E’ l’accumulo di Gb3, un glicosfingolipide, nel tessuto cardiaco a innescare cambiamenti patologici a livello microvascolare
Le complicanze cardiache della malattia di Fabry, una condizione patologica caratterizzata dal malfunzionamento dell’enzima lisosiomale alfa-galattosidasi (GLA), sono associate all’instaurarsi di difetti a livello macrovascolare, noti ai ricercatori, e microvascolare, ancora poco conosciuti.

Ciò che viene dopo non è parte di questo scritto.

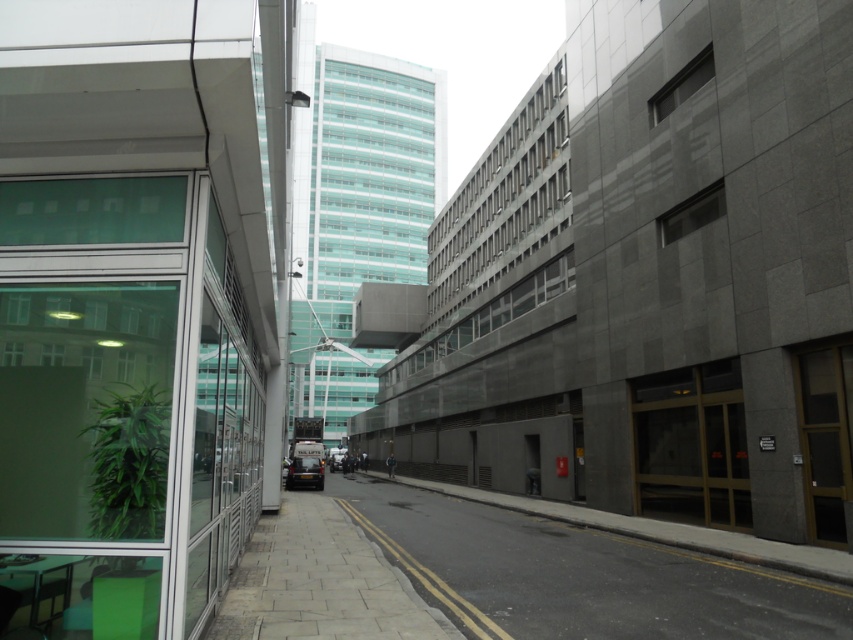 You are a delivery person trying to park your electric scooter. The scooter requires a space of at least 1.5 meters in length. You see the smooth concrete pavement at center and the paved stone sidewalk at lower left. Which location would allow you to park your scooter without it overhanging the edge?

The smooth concrete pavement at center has a larger size compared to the paved stone sidewalk at lower left, so the scooter can be parked on the smooth concrete pavement at center since it has enough space to accommodate the scooter without overhanging.

You are standing on the paved stone sidewalk at lower left marked by point (321, 582). Looking up, you see the tall, light blue green glass building in the center. Can you determine if the building is to your left or right side?

The tall, light blue green glass building in the center is directly in front of you, not to your left or right side.

You are standing at the center of the urban street scene. Where exactly is the smooth concrete pavement at center located?

The smooth concrete pavement at center is located at point (579, 577). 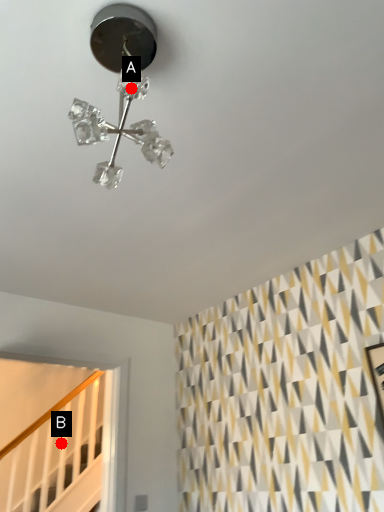 Question: Two points are circled on the image, labeled by A and B beside each circle. Which of the following is the closest to the observer?

Choices:
 (A) A is closer
 (B) B is closer

Answer: (A) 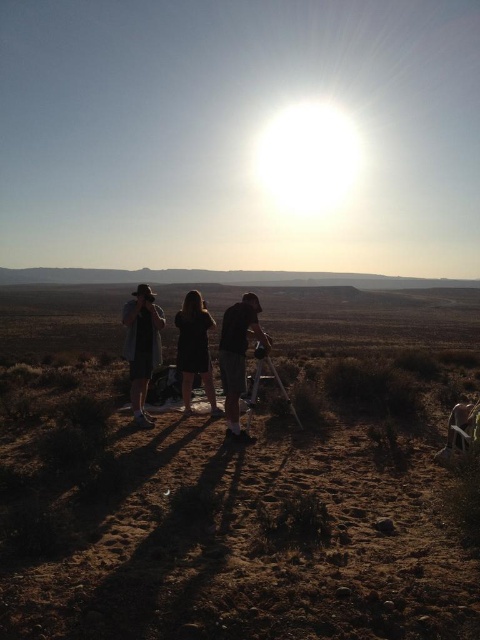 Question: Is dark gray fabric shirt at center positioned behind matte black tripod at center?

Choices:
 (A) no
 (B) yes

Answer: (A)

Question: Observing the image, what is the correct spatial positioning of dark gray shirt at center in reference to black fabric dress at center?

Choices:
 (A) above
 (B) below

Answer: (A)

Question: Among these objects, which one is nearest to the camera?

Choices:
 (A) dark gray shirt at center
 (B) brown dirt at center

Answer: (A)

Question: Does brown dry grass at lower center appear on the left side of dark gray shirt at center?

Choices:
 (A) no
 (B) yes

Answer: (A)

Question: Which object is closer to the camera taking this photo?

Choices:
 (A) dark gray fabric shirt at center
 (B) dark gray shirt at center
 (C) brown dirt at center
 (D) matte black tripod at center

Answer: (A)

Question: Which object is closer to the camera taking this photo?

Choices:
 (A) matte black tripod at center
 (B) dark gray shirt at center

Answer: (A)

I risultati di uno studio nato dalla collaborazione tra l’Heart Rhythm Management Centre di Bruxelles e l’università di Zurigo e pubblicato su PlosOne chiariscono meglio che è l’accumulo di globotriesosilceramide (Gb3), uno sfingolipide, a causare danni al tessuto cardiaco e non l’azione diretta dell’enzima deficitario.
Le cellule endoteliali del tessuto cardiaco studiate hanno dimostrato di essere molto sensibili ai depositi di Gb3, che innescano vasocostrizione e il rilascio di segnali infiammatori: sono questi, secondo i ricercatori, dei potenziali target per una diagnosi precoce della malattia di Fabry e che possono identificare il quadro clinico prima del manifestarsi dei sintomi d’esordio della patologia. Inoltre, questi risultati possono contribuire all’adozione di trattamenti tempestivi: la terapia enzimatica che sostituisce la deficienza nell’enzima GLA tipica della malattia, infatti, non si dimostra particolarmente efficace nei pazienti in stadio avanzato, lasciando ipotizzare che una somministrazione precoce possa rallentare il meccanismo alla base della vasculopatia.
Mentre prima si credeva che fosse la deficienza dell’enzima lisosomiale GLA a innescare le complicanze legate alla malattia di Fabry, nell’ultimo decennio i ricercatori si sono concentrati sul ruolo di Gb3 e sui danni che può causare un suo accumulo. Questo studio mette in luce nuovi dettagli del meccanismo fisiopatologico che porta i pazienti a un peggioramento della qualità della vita e delle complicanze cardiache: il ruolo di Gb3 nel causare danni microvascolari, infatti, può dare una spiegazione anche di un maggiore rischio cardiaco anche nelle donne portatrici della malattia rara, seppure non manifestino la patologia.